Mengetahui penyebab penurunan jumlah orangutan bisa membantu dalam proses pelestarian satwa ini. Dengan begitu, diharapkan jumlah orangutan bisa bertambah banyak.
Penyebab Kelangkaan Orangutan
Dikutip dari Seri Binatang Langka Indonesia - Harimau dan Orangutan, Setyawan (2009:25), orangutan merupakan salah satu jenis kera besar, seperti simpanse, gorila, dan bonobo. Hewan ini termasuk mamalia, yaitu hewan berdarah panas dan menyusui anaknya.
Orang utan dewasa bisa mencapai tinggi 1,4 meter dan berat 80 kilogram.
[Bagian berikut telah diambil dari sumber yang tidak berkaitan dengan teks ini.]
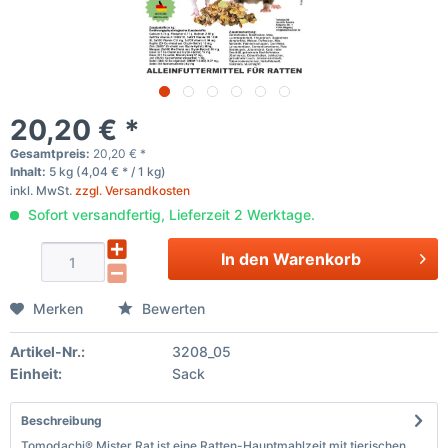
20,20 € *
Gesamtpreis:
20,20
€
*
Inhalt:
5 kg (4,04 € * / 1 kg)
inkl. MwSt.
zzgl. Versandkosten
Sofort versandfertig, Lieferzeit 2 Werktage.
In den
Warenkorb
Merken
Bewerten
Artikel-Nr.:
3208_05
Einheit:
Sack
Beschreibung
Tomodachi® Mister Rat ist eine Ratten-Hauptmahlzeit mit tierischen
Dikutip dari orangutan.or.id, terdapat tiga spesies orangutan, yaitu orangutan Kalimantan, Sumatra, dan Tapanuli. Ketiga spesies orangutan tersebut berstatus sangat terancam punah.
Apa saja penyebab kelangkaan orangutan? Ada beberapa hal yang menjadi penyebabnya seperti berikut ini.
1. Berkurangnya Habitat
Habitat asli orangutan ada di hutan-hutan di Kalimantan dan Sumatra. Sayangnya, saat ini banyak dari hutan tersebut yang diubah fungsinya menjadi perkebunan. Perkebunan ini ada yang ilegal dan legal. Namun, dampaknya bagi orangutan tetap sama, yaitu habitat mereka berkurang.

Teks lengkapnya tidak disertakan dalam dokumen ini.